According to Francisco Nogueras-Lara, astronomer at the Max Planck Institute for Astronomy in Germany and lead author of the study, the mass star death was an impressive visual. It was likely "one of the most energetic events in the whole history of the Milky Way," in fact.
"The conditions in the studied region during this burst of activity must have resembled those in 'starburst' galaxies," he said of the Milky Way meltdown a billion years ago. Starburst galaxies are those in which stars form much, much faster than the rate at which normal galaxies can spawn them. These explosions are findings conclusive that our Milky Way has experienced periods of "rest" over its lifespan after it burst into being some 13 billion years ago, punctuated by short but violent bursts of activity here and there. This activity left its own "imprint," according to Nogueras-Lara, on the Milky Way over time.

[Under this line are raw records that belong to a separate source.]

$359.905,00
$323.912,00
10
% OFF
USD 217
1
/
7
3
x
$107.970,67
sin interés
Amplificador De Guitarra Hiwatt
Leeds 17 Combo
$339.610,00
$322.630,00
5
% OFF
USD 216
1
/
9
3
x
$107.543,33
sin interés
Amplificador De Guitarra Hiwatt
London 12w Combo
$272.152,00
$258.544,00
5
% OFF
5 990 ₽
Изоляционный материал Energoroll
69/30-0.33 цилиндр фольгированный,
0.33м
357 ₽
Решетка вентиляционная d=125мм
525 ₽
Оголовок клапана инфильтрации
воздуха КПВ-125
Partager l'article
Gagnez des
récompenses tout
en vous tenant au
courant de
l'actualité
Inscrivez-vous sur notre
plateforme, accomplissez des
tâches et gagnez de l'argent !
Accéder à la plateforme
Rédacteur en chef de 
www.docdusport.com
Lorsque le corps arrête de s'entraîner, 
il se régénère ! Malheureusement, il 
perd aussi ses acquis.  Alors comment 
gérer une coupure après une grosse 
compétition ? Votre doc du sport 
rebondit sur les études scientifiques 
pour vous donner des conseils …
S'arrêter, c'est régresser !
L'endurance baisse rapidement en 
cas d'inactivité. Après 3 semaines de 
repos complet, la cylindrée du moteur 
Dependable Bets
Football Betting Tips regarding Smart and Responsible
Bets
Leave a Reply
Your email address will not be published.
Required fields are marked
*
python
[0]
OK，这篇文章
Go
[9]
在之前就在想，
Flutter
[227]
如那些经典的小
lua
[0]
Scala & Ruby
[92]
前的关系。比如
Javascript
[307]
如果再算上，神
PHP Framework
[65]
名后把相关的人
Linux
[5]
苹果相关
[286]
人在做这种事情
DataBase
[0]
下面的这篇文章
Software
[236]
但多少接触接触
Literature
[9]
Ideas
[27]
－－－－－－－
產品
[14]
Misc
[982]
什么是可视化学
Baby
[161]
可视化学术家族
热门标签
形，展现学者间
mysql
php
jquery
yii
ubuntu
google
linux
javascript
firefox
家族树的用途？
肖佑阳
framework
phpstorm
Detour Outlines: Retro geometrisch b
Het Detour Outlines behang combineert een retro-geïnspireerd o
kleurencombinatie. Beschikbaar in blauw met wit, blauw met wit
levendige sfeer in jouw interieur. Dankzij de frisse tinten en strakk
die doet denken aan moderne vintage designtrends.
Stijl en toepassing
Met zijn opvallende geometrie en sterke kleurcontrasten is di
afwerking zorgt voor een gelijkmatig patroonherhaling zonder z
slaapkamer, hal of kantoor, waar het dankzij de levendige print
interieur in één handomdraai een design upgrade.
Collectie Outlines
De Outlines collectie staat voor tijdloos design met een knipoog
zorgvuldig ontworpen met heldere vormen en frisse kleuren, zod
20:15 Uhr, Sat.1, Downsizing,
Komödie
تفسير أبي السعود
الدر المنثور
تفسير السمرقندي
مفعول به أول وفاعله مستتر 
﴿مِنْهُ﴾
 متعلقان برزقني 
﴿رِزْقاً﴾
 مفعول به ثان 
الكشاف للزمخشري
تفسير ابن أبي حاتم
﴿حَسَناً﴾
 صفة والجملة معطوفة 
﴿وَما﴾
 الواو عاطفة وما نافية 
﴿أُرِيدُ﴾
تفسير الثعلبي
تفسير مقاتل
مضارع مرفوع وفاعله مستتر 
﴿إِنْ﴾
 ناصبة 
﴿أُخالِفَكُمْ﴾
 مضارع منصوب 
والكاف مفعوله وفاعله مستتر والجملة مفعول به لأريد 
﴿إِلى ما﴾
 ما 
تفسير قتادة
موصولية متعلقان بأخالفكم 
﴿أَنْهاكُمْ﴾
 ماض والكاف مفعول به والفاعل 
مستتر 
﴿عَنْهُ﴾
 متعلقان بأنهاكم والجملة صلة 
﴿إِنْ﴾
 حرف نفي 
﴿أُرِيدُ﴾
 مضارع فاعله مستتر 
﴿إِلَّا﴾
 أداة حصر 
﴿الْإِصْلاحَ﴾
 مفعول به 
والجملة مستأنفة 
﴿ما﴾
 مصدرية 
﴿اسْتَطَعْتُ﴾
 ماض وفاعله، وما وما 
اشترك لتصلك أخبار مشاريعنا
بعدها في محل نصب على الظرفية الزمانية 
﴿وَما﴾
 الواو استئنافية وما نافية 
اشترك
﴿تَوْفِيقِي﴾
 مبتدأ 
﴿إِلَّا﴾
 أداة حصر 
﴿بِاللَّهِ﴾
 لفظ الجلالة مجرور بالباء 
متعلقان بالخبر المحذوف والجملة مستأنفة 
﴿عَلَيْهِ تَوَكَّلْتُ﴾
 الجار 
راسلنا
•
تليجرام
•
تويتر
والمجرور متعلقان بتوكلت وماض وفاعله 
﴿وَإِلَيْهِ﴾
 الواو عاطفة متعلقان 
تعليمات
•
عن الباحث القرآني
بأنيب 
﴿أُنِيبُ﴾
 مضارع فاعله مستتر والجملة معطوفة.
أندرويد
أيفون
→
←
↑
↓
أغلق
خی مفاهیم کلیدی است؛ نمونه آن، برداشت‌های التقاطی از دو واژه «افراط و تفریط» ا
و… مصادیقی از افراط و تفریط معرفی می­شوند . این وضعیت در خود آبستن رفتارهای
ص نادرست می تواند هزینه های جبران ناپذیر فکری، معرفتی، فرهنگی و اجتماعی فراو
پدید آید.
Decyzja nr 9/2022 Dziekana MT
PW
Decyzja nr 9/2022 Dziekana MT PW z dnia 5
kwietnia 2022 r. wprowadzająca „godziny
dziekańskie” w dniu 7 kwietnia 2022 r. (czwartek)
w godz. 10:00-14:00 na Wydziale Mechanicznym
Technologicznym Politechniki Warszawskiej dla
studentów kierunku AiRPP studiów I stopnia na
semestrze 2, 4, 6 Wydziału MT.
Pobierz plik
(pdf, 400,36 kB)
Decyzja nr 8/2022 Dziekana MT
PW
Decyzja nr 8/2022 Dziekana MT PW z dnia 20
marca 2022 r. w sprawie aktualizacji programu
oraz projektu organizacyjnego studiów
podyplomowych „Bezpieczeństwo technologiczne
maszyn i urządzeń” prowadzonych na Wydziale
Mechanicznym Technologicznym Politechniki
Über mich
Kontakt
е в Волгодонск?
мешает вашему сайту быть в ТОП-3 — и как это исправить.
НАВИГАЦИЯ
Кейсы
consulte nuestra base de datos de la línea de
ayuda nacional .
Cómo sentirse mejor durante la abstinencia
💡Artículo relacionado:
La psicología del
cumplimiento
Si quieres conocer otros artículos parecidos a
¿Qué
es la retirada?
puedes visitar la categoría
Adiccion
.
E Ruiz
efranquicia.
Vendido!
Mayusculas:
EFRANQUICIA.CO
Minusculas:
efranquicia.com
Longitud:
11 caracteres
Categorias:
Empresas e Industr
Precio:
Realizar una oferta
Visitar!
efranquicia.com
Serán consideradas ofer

Using the GALACTICNUCLEUS survey at the European Southern Observatory's Very Large Telescope in Chile, researchers performing the study were able to use special infrared wavelengths that showed off some of the changes at the center of the Milky Way left behind after the massive chain of explosions. Using the information gleaned from the changes observed via the telescope, Nogueras-Lara and his team were able to deduce that around 80 percent of the stars in the Milky Way now were actually created during its first five billion years in existence, and then the explosions were relatively dormant for billions of years.
Scientists aren't exactly sure what caused the explosions just yet, and there are still plenty of questions that remain unanswered. It isn't clear, for example, where additional material that the Milky Way could potentially have consumed and then "spit out" by way of gravity, causing the explosions, could have come from. In fact, there's a lot more than that about the Milky Way that we just have no clue about. Researchers are still hard at work on deciphering the truth, however, so it's possible an answer may surface in the near future.
"Future spectroscopic and high-angular-resolution imaging follow-up observations will be able to constrain the different events further and teach us about the formation history of the Galactic Center and its implications on the evolution of the Milky Way and its supermassive black hole," Nogueras-Lara and his colleagues wrote. Hopefully these additional discoveries will help us inch ever closer to understanding even more about the formation and early infancy of the galaxy we call home.